Macht die Digitalisierung alleine ein Krankenhaus zum Smart Hospital?

Traditionell wurden in Krankenhäusern IKT-Systeme angeschafft und gehofft, dass die Umsetzung der komplexen Prozessstrukturen durch den Einsatz von ebenso komplexen IKT-Systemen die Digitalisierung effizienter und besser funktionieren würde. Nach wie vor sehen sich jedoch Nutzer in Krankenhäusern mit Systemarchitekturen konfrontiert, die die interdisziplinären medizinischen und organisatorischen Prozesse behindern, anstatt sie zu verbessern. Die Vielfalt von Applikationen sorgt zum einen für hohen administrativen sowie technischen Aufwand. Zum anderen erhöhen Faktoren, die sich durch die Systemkomplexitäten ergeben, die Risiken im Bereich der Informations- und Datensicherheit, der Anwenderfehler sowie der möglichen Inkompatibilitäten von Systemschnittstellen und Datenformaten. Diese Faktoren führen zu einem Bruch im digitalen Prozess. Beispielsweise können eine unzureichende Einbindung bei bildgebenden Systemen sowie Inkompatibilitäten zwischen diagnostischen Bildformaten mitunter die Bildqualität reduzieren und somit zu einem Informationsverlust führen.

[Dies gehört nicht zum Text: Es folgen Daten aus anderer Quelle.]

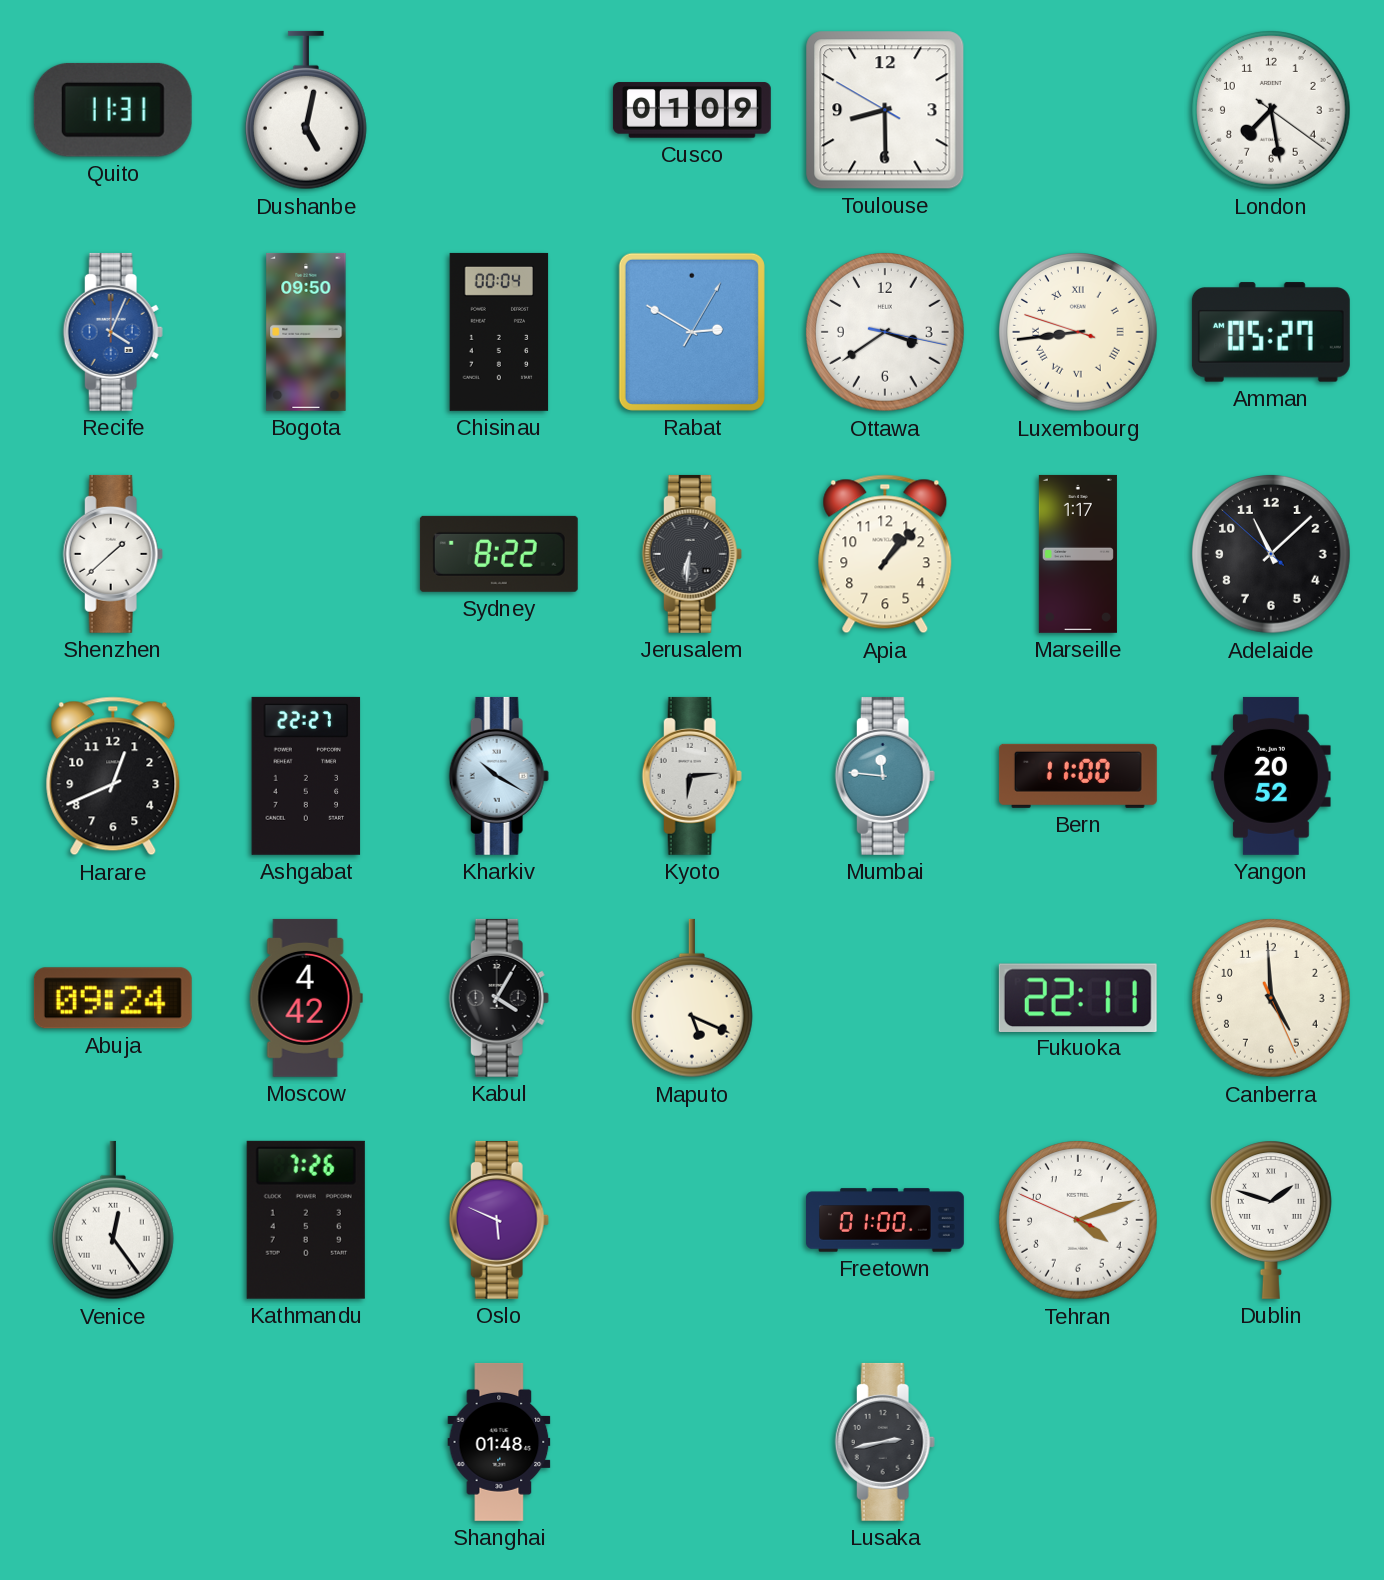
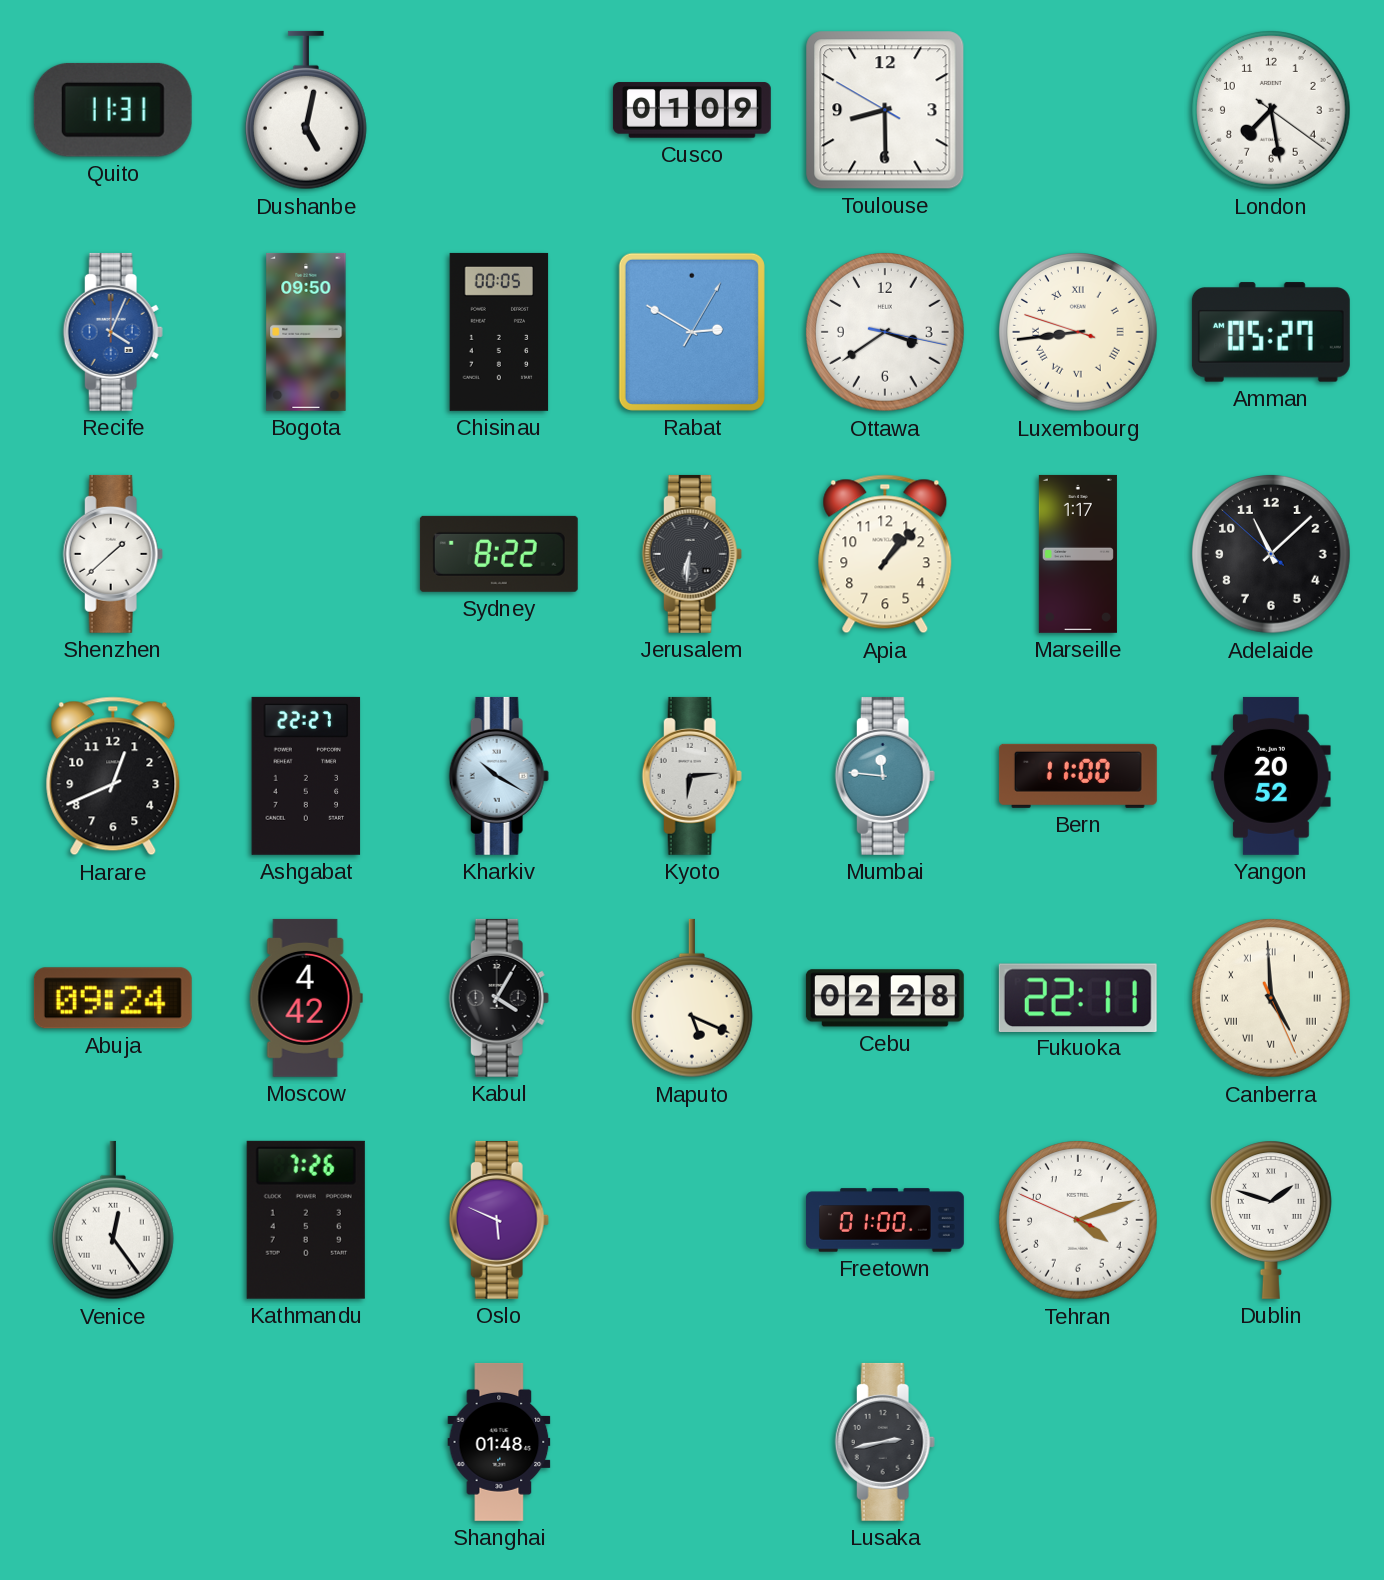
Chisinau: 00:04 -> 00:05
Cebu: none -> 02:28
Canberra numerals: Arabic -> Roman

Das hat zur Folge, dass diese diagnostischen Aufnahmen wiederholt werden müssen. Oft werden auch sensible Daten und Informationen über unsichere Methoden (z.B. Patientendaten auf einem USB-Stick oder CD/DVD per Botendienst) versendet. Dieser Bruch im digitalen Prozess sorgt für einen zusätzlichen materiellen sowie zeitlichen Aufwand, gefährdet und verzögert den Ablauf des klinischen Behandlungspfades.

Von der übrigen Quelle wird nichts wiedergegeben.